**Exercise goal:**
Which lines below include the string "with"? Please show each one.

§ §

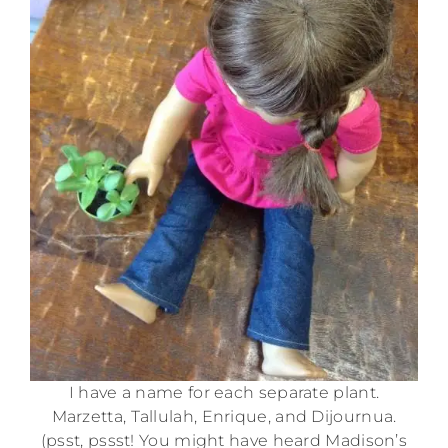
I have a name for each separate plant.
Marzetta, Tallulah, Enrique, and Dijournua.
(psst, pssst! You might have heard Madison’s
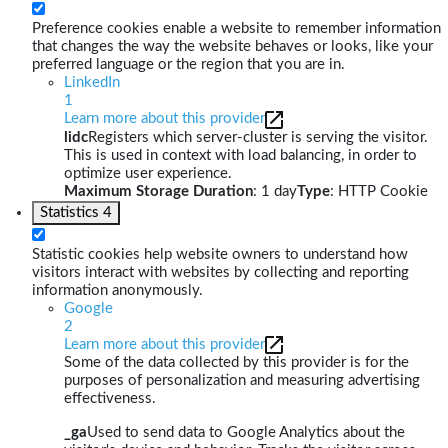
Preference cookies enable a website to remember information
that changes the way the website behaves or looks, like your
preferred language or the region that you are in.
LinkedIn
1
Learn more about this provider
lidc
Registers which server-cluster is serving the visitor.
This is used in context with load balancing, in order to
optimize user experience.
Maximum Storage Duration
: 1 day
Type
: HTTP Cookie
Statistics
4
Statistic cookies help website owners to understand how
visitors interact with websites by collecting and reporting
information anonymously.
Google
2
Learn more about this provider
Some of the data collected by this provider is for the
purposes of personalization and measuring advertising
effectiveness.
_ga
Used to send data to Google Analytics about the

§ §

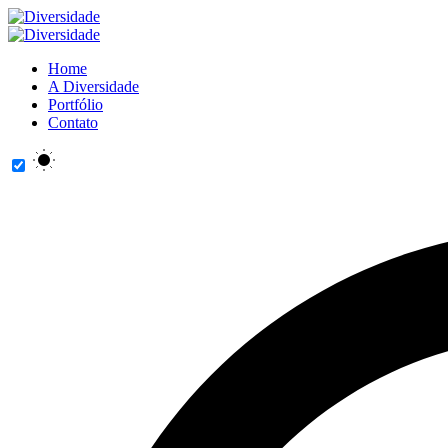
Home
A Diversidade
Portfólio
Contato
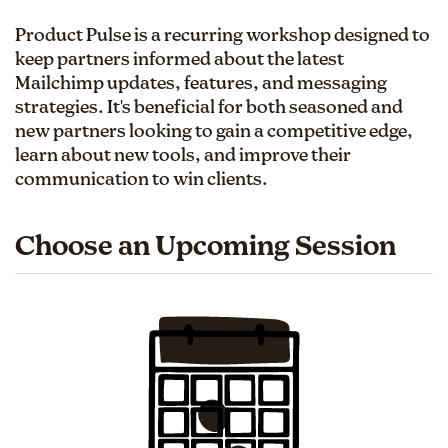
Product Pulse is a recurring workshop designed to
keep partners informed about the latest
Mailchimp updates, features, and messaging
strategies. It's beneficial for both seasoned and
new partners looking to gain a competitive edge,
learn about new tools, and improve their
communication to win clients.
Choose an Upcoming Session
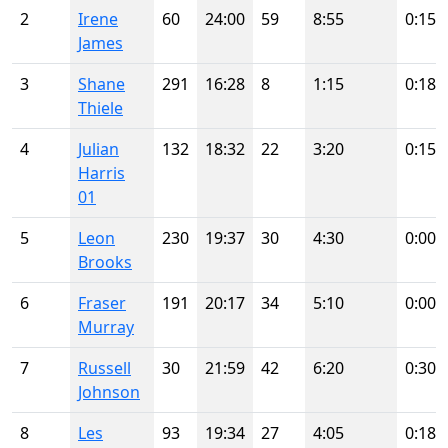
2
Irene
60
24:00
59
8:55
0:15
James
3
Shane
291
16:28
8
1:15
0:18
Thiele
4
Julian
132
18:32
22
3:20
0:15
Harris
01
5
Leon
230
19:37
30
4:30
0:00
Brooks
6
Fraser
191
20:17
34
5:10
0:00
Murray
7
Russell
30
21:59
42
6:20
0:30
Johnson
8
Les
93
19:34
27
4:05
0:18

§ §

**Answer space:**
This is used in context with load balancing, in order to
visitors interact with websites by collecting and reporting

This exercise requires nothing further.